La violence intercommunautaire s'est à nouveau déchaînée dans le centre du Nigeria, où plus de 500 habitants de villages chrétiens ont été massacrés ce week-end dans menées par des éleveurs musulmans, ont déclaré lundi les autorités.

Des dizaines d'étudiants ont manifesté lundi à Jos, capitale de l'Etat du Plateau, scandant "Non au génocide", "nous voulons la paix dans l'Etat du Plateau".

Le Vatican a réagi en exprimant "douleur et préoccupation" face à d'"horribles faits de violence".

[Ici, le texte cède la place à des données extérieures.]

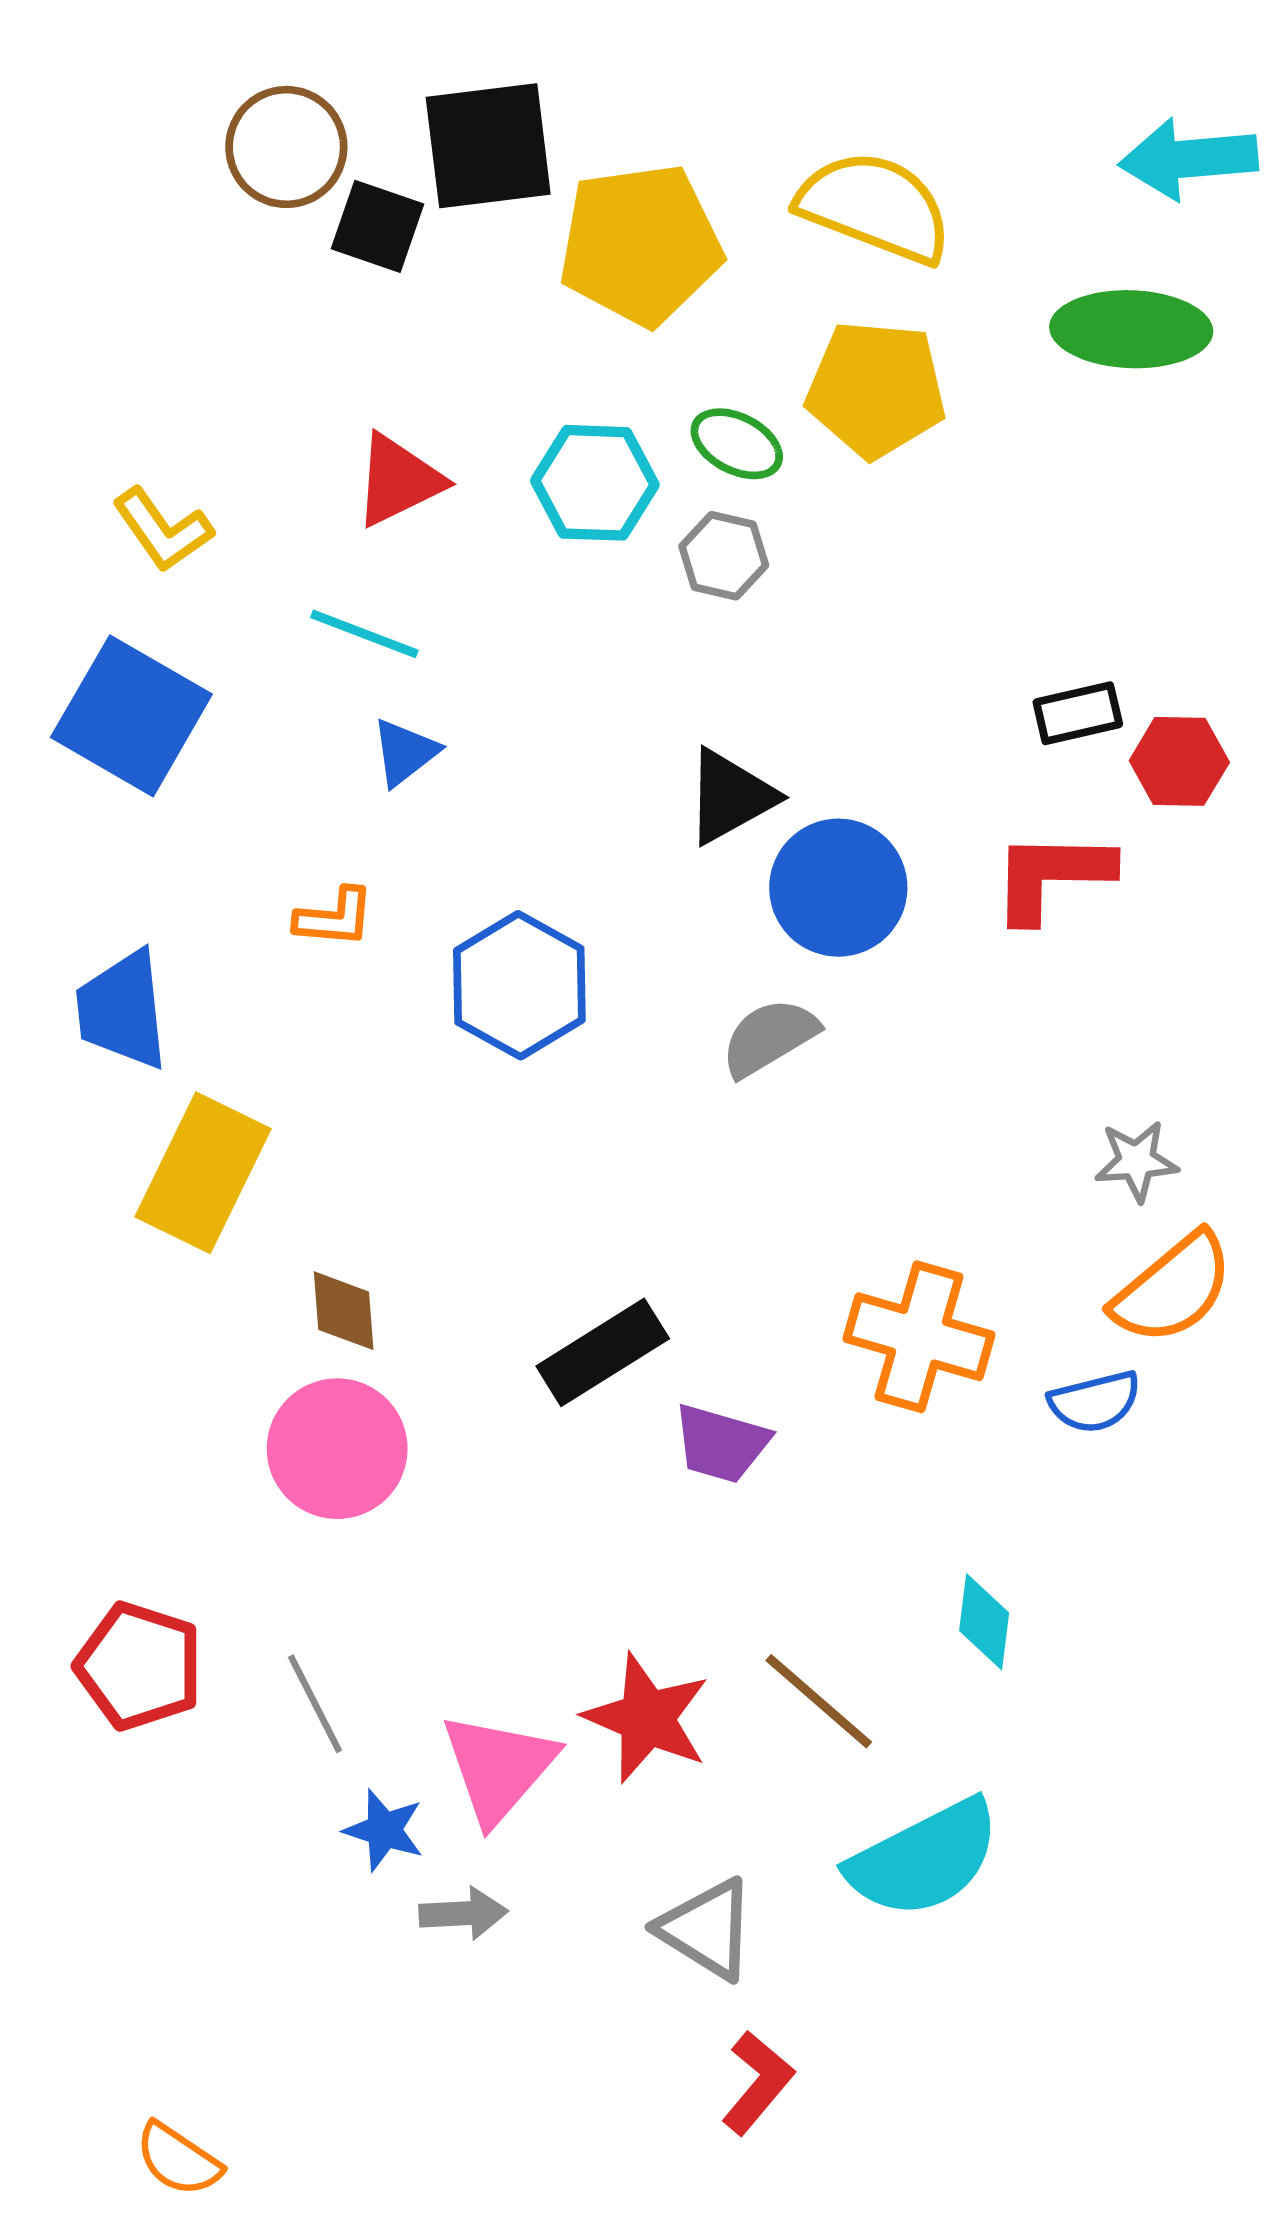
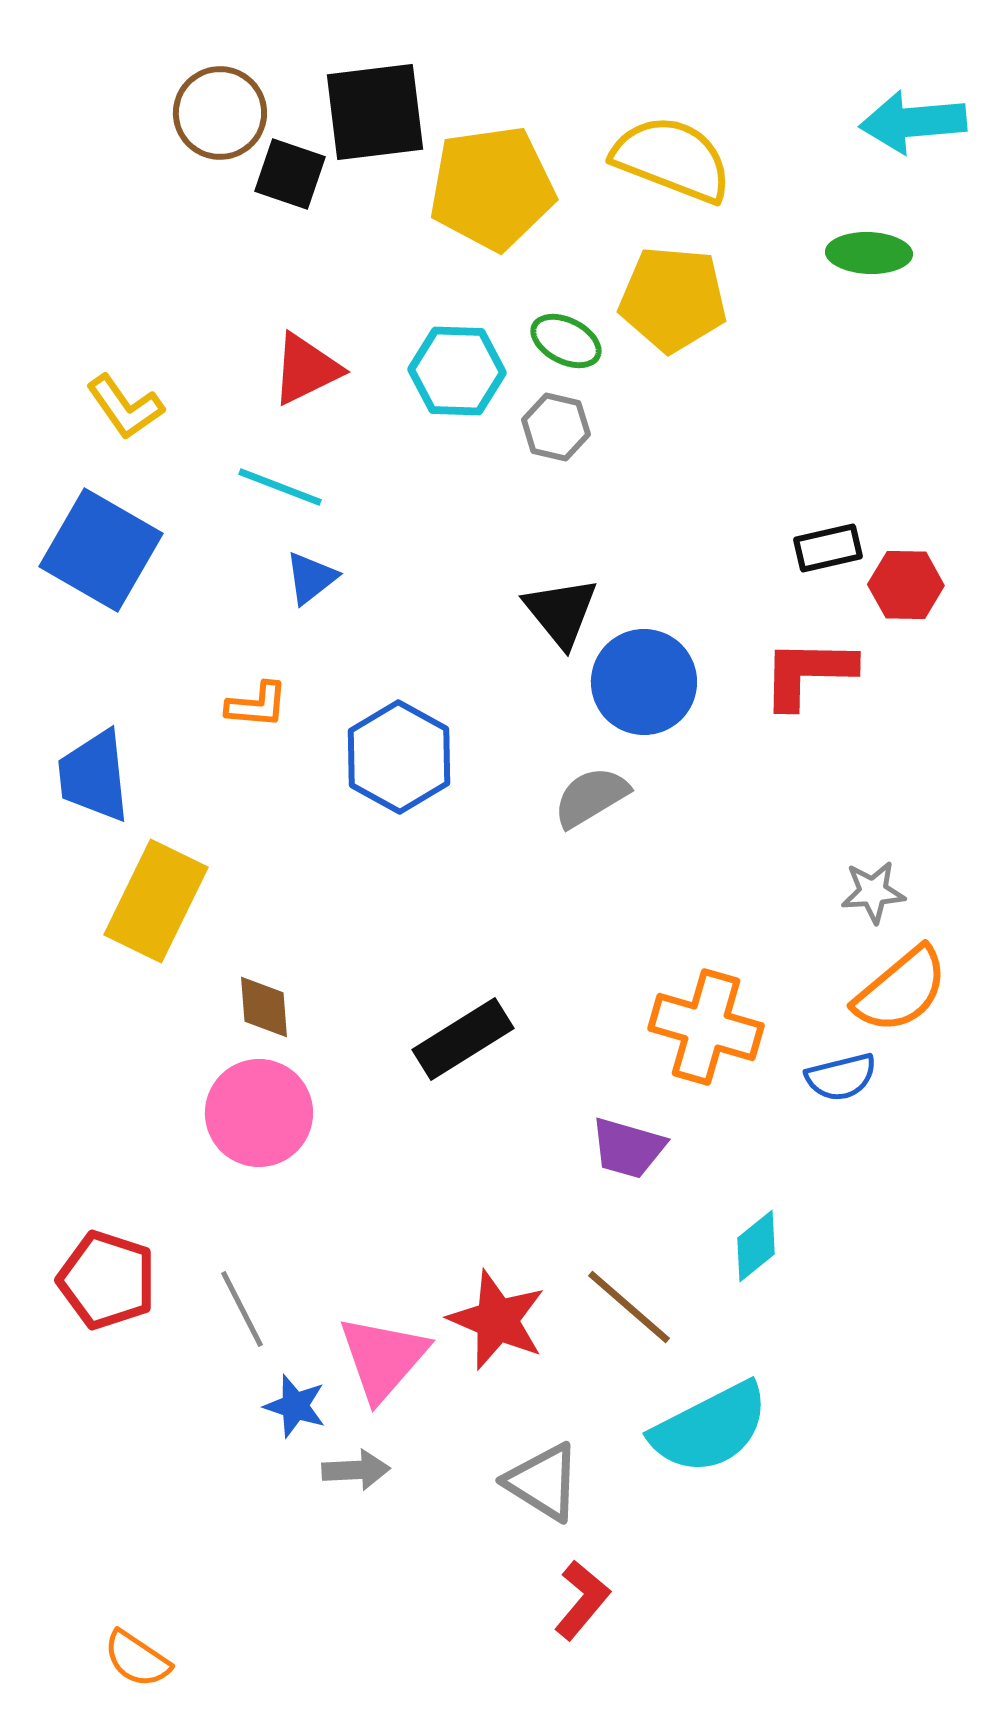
green ellipse: (1131, 329) -> (869, 253), size x0.7
black triangle: (730, 797) -> (561, 612), turned -40
purple trapezoid: (721, 1443) -> (628, 1148), moved
cyan diamond: (984, 1622) -> (756, 1246), turned 44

Son porte-parole, le père Federico Lombardi, a toutefois refusé d'en faire un conflit religieux, renvoyant à la position de l'archevêque d'Abuja, Mgr John Onaiyekan, qui a déclaré qu'"on ne se tue pas à cause de la religion, mais pour des revendications sociales, économiques, tribales, culturelles".

 

Les attaques, coordonnées selon des témoins, ont été menées dans la nuit de samedi à dimanche dans trois villages au sud de Jos, capitale de l'Etat du Plateau, où les violences ethniques et religieuses sont récurrentes.

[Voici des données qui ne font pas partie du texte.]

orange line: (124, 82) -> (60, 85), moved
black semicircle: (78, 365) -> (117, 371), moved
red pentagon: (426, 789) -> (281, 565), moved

En trois heures, des centaines de personnes, dont de nombreuses femmes et des enfants, ont été massacrées, tuées à la machettes et brûlées, selon les témoins qui ont décrit de véritables scènes d'horreur.

Toutes les forces de sécurité de l'Etat du Plateau et des Etats voisins ont été placées en alerte maximum dimanche soir sur ordre du président par intérim Goodluck Jonathan.

"Plus de 500 personnes ont été tuées dans cet acte abominable perpétré par des éleveurs Fulani", a affirmé lundi à l'AFP le responsable de la communication du Plateau, Dan Majang, ajoutant que 95 personnes avaient été arrêtées après l'attaque.

Peter Gyang, un habitant de Dogo Nahawa, le village le plus touché, a perdu sa femme et deux enfants, et a raconté à des journalistes: "ils ont tiré des coups de feu pour effrayer les gens et les ont ensuite tués à la machette".

"L'attaque a commencé vers 3H00 du matin et a duré jusqu'à 6H00. Nous n'avons pas vu le moindre policier", a-t-il ajouté.

"Apparemment c'était bien coordonné, les assaillants ont lancé les attaques simultanément (...) De nombreuses maisons ont été brûlées", a raconté Shamaki Gad Peter, responsable d'une organisation de défense des droits de l'Homme à Jos, qui s'est rendu dimanche dans les trois villages concernés.

Selon des témoins cités par le journal The Nation, les assaillants étaient entre 300 et 500.

L'attaque a été perpétrée par des éleveurs de l'ethnie fulani, majoritairement musulmane, contre des Berom, une ethnie sédentaire majoritairement chrétienne.

Selon Shehu Sani, un militant des droits de l'Homme à Jos, les assaillants ont effectué un tri entre chrétiens et musulmans, en criant le mot "nage", un mot fulani qui signifie "bétail". Ceux qui ne répondaient pas étaient tués, a-t-il dit.

D'autres témoins cités par la presse ont indiqué que les habitants musulmans des villages avaient reçu samedi des SMS les prévenant de l'attaque.

Selon M. Sani, ce massacre a été commis en représailles aux violences inter-religieuses survenues en janvier à Jos et dans sa région, où plus de 300 personnes, essentiellement des musulmans, avaient été tuées par des chrétiens.

D'après une source officielle, de récents rapports de sécurité laissent penser que "des intégristes islamistes" dans la région ont encouragé l'attaque contre les Berom.

Dans un communiqué dimanche, le Forum des Chrétiens de l'Etat du plateau a accusé l'armée nigériane d'être restée passive.

"Nous sommes fatigués de ce génocide contre nos frères chrétiens. Nous n'avons plus confiance dans les forces armées nigérianes chargées de la sécurité de l'Etat du Plateau, en raison de leur attitude partiale envers les chrétiens", ajoute le Forum.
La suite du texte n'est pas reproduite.